I'm also curious how usable are simpler vision models such as Florence in case you explored this direction.

palashshah•8mo ago
we're currently in the process of doing this. i think something that could potentially work is to iterate upon the initial image composition / structure using cheaper models, and then upscale at the end. this way you're saving on that iteration cost, but eventually land on a higher-scale image.
shmoogy•8mo ago
I actually haven't but nova from Amazon was surprisingly good at things like bounding boxes compared to some others You kind of have to test and measure so many different aspects to get the best at specific tasks Thanks for the idea
elif•8mo ago
This is great and provides a good starting point for any similar efforts.

However I think the temptation to lean all tasks on AI is perhaps a little naive if not lazy.

For mask generation, there is really not much reason to use AI. In this example, simple stochastic blob detection, a trivial function you could get from openCV or ask a college sophomore to write would generate much better quality masks.

palashshah•8mo ago
totally agreed here. i think my goal primarily with the mask generation was to test out how effective openai's capabilities were.

we're currently working on pipelines that limit the the involvement of AI to various tasks. for example, when generating an ad there's usually logo, some banner text, and background image.

we can use gpt-image-1 to generate the background image, another LLM to identify the coordinates of where we place the logo, and just add the logo onto the image. this is just one example!

jackphilson•8mo ago
Why do you agree? I think we should outsource as much as we can to abstraction. We've been doing it forever.
dandelany•8mo ago
"Simple stochastic blob detection" is an abstraction. You write (or import) a function where the the gnarly logic lives and call `detectBlobs()`. "Use an abstraction" doesn't mean you should use the same abstraction for every task, you should use the right tool for the job.
mentalgear•8mo ago
Again another example of "the unreasonable effectiveness of LLMs in a loop". At with time, the tasks for loop become bigger and more complex, until we find ourselves "outlooped" at least job wise.
ramoz•8mo ago
Nice retrospective but I guess this process is no longer needed as model's get better; esp as they start enabling features like consistent subjects. Seems like a lot of overhead to correct text for inspirational images, but I can imagine you need to always present some form of _quality_ to your clients.

Feel like control nets and some minimal photoshop work would've been better.

palashshah•8mo ago
totally. it got to a point where most of the text generated in our images was incorrect, and so it wasn't a great look showing that to our clients.

we're actually working on some form of what you described where we take images generated from LLMs + add consistent logos discretely rather than generatively.

abshkbh•8mo ago
Palash this is a great post, I learnt a lot as an image gen noob! Keep writing more :)
palashshah•8mo ago
this is incredible to hear! i plan to keep writing on a weekly basis, and will be posting them on twitter.
t_mann•8mo ago
I was kind of hoping this would be in the 'Dreambooth mold' of finetuning open weights models. I have used that with some success some ~2 years ago, does anyone know what improvements there have been in that direction since Dreambooth?
zahlman•8mo ago
It's frankly amazing to me that "ask another LLM to evaluate the image" actually produces useful feedback that results in actual improvement from the first LLM.
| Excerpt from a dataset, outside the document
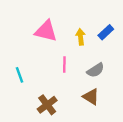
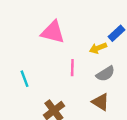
yellow arrow: (81, 37) -> (98, 48), moved, turned -105

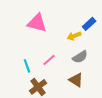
pink line: (72, 68) -> (49, 60), moved, turned 48
cyan line: (25, 79) -> (27, 66), moved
But then, I guess it's not much different of an idea from the earlier use of GANs, or of telling LLMs to "stop hallucinating", etc.

palashshah•8mo ago
totally. the way i think about it (purely based on intuition) is that asking an LLM to do understanding + image generation is too complex for it to be effective. if we separate out the tasks into discrete steps, the evaluation becomes better, and the generation simply becomes instruction following.
jacob019•8mo ago
This is all edited with gpt-image-1? The revised images are amazing. Were example logos provided or is it just working off of it's knowledge of a well known brand?